Our games don't exist in a vacuum so we should definitely talk about the wider context. I never said it "was OK" - in fact I actually said there are plenty of good reasons somebody might oppose stereotypes and tropes - I'm saying that content in games is a reflection of mainstream culture, so that's where we should look when we're trying to figure out why good=beautiful seems to only be a rule for women, or whether these depictions are harmful, and if it's something the majority have an issue with, etc etc.
DementedSheep said:
I'm not "demanding" anything. I'm just sick of people pretending that you're waifish girl sticking her ass and tits out in tights is equivalent to guy who looks like he can bench press a truck and any guy that is capable and heroic regardless of presented sexually. I don't even believe people genuinely can't see the difference between aspiring to be capable and being a good fuck toy and how one of those isn't exactly a great thing.
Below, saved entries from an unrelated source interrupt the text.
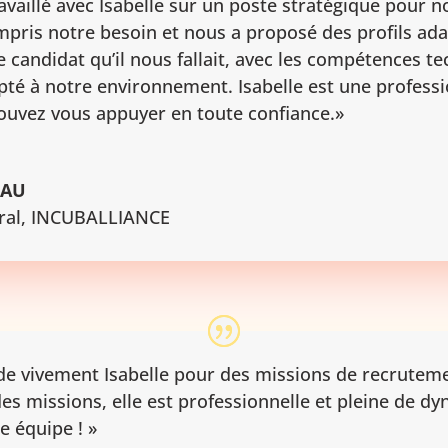
vaillé avec Isabelle sur un poste stratégique pour not
pris notre besoin et nous a proposé des profils ada
e candidat qu’il nous fallait, avec les compétences t
pté à notre environnement. Isabelle est une profess
pouvez vous appuyer en toute confiance.»
EAU
ral
,
INCUBALLIANCE
e vivement Isabelle pour des missions de recrutemen
es missions, elle est professionnelle et pleine de dy
e équipe ! »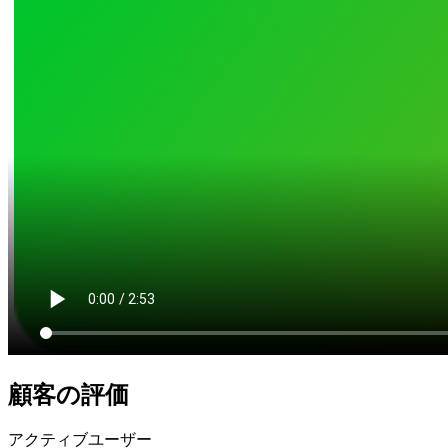
顧客の評価
アクティブユーザー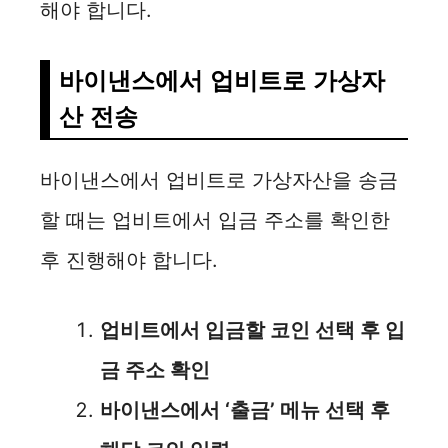
해야 합니다.
바이낸스에서 업비트로 가상자
산 전송
바이낸스에서 업비트로 가상자산을 송금
할 때는 업비트에서 입금 주소를 확인한
후 진행해야 합니다.
업비트에서 입금할 코인 선택 후 입
금 주소 확인
바이낸스에서 ‘출금’ 메뉴 선택 후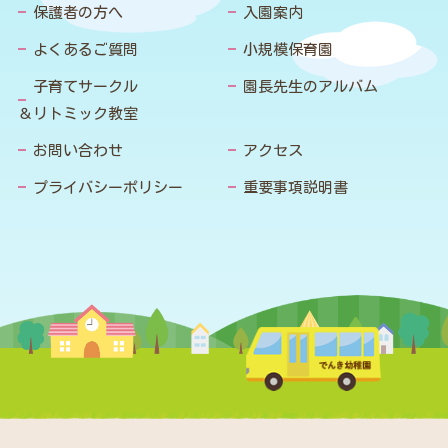
保護者の方へ
入園案内
よくあるご質問
小規模保育園
子育てサークル
園長先生のアルバム
＆リトミック教室
お問い合わせ
アクセス
プライバシーポリシー
重要事項説明書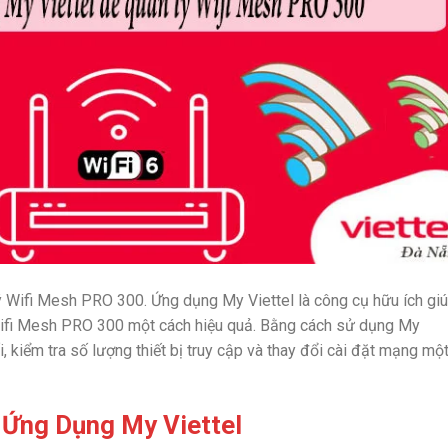
Wifi Mesh PRO 300. Ứng dụng My Viettel là công cụ hữu ích gi
Wifi Mesh PRO 300 một cách hiệu quả. Bằng cách sử dụng My
ối, kiểm tra số lượng thiết bị truy cập và thay đổi cài đặt mạng mộ
 Ứng Dụng My Viettel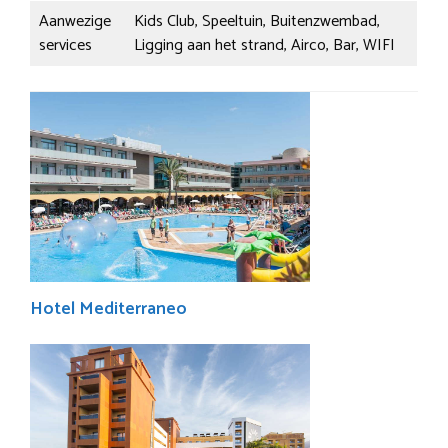
Aanwezige
Kids Club, Speeltuin, Buitenzwembad,
services
Ligging aan het strand, Airco, Bar, WIFI
Hotel Mediterraneo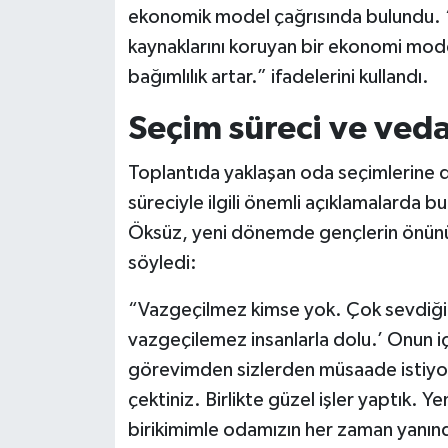
ekonomik model çağrısında bulundu. “
kaynaklarını koruyan bir ekonomi model
bağımlılık artar.” ifadelerini kullandı.
Seçim süreci ve ved
Toplantıda yaklaşan oda seçimlerine
süreciyle ilgili önemli açıklamalarda bu
Öksüz, yeni dönemde gençlerin önünü
söyledi:
“Vazgeçilmez kimse yok. Çok sevdiğim 
vazgeçilemez insanlarla dolu.’ Onun i
görevimden sizlerden müsaade istiyor
çektiniz. Birlikte güzel işler yaptık. Y
birikimimle odamızın her zaman yanın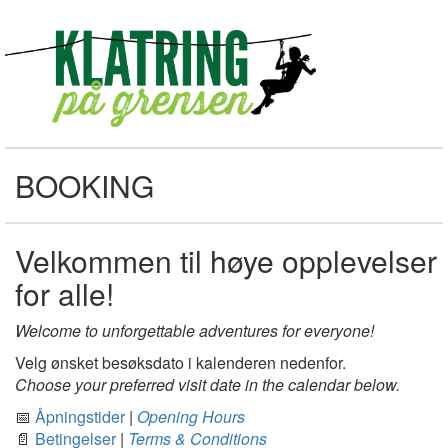
BOOKING
Velkommen til høye opplevelser
for alle!
Welcome to unforgettable adventures for everyone!
Velg ønsket besøksdato i kalenderen nedenfor.
Choose your preferred visit date in the calendar below.
📅
Åpningstider
|
Opening Hours
📄
Betingelser
|
Terms & Conditions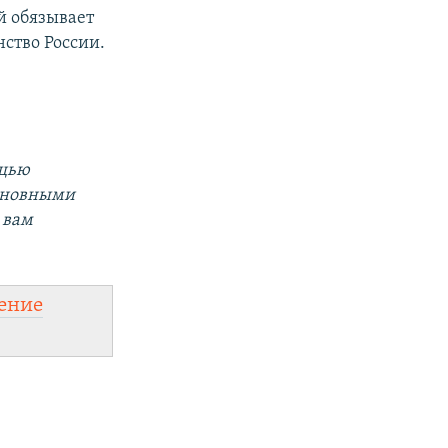
й обязывает
ство России.
ощью
основными
 вам
ение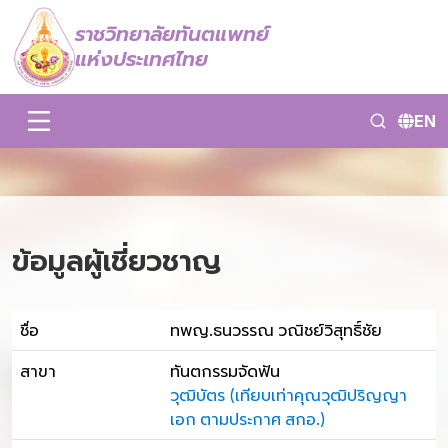
ราชวิทยาลัยทันตแพทย์
แห่งประเทศไทย
EN
ข้อมูลผู้เชี่ยวชาญ
ชื่อ
ทพญ.ธนวรรณ วณิชย์วิสุทธิ์ชัย
สาขา
ทันตกรรมจัดฟัน
วุฒิบัตร (เทียบเท่าคุณวุฒิปริญญา
เอก ตามประกาศ สกอ.)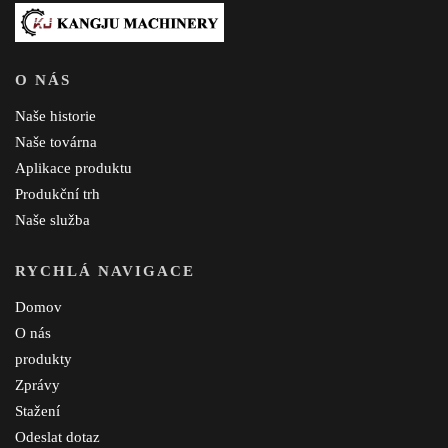
O NÁS
Naše historie
Naše továrna
Aplikace produktu
Produkční trh
Naše služba
RYCHLÁ NAVIGACE
Domov
O nás
produkty
Zprávy
Stažení
Odeslat dotaz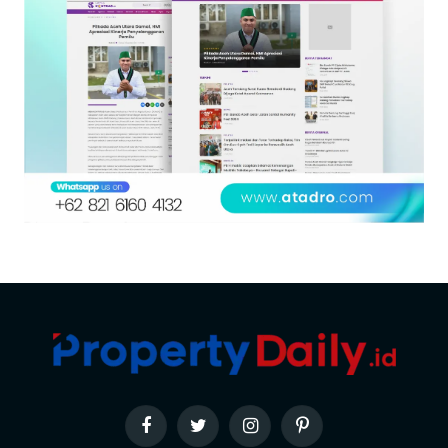
Facebook
Twitter
Instagram
Pinterest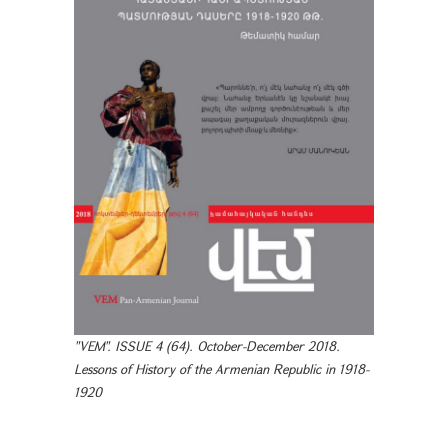
"VEM". ISSUE 4 (64). October-December 2018.
Lessons of History of the Armenian Republic in 1918-
1920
Profit makes it all ok dose it? cause I could sworn people complain about horrible business practices that are there to make a profit all the time.
Not to be rude but I actually don't understand a couple of those sentences due to missing words.
Anyway, when did I say a macho man and a sexualised woman are equivalent? I suppose we could say they're both unrealistic and exaggerated depictions of male and female bodies, but that's me pointing out a commonality, not claiming an equivalence.What I do think, though, is that the different ways men and women are portrayed in media (including games) is a reflection of the gender roles and gendered aspirational body images that exist, and have existed, in society long before video games, comic books, and all the other usual sexist bogeymen were created.
And no, I'm not saying profit makes it all OK. I'm saying that as long as a majority of gamers like (or at the very least, don't object to) masculinised men and feminised women, that's how games companies will continue to depict them in games. We're approaching the issue from the wrong direction if we view games companies as existing on some kind of hierarchy of morality - they're
amoral, they exist to make money by selling games, end of story. If they include a scantily-clad woman in a game, it's because they think it'll help that game sell to a certain demographic. If they include only modestly-dressed women with sensible proportions in a game, that's because they think that this will be profitable by appealing to a different demographic. Any argument that focuses on agonising over
why boobplate exists or whether it's
offensive to depict women as more sexualised than their male counterparts is just academic beard-stroking. You want change? Appeal to developer's wallets. You could get them to make a game where the protagonist is a black lesbian in a wheelchair, if only they were convinced that a market existed for it.
Don't mistake my explanation of the status quo for a defence of it. I'm not saying things are perfect.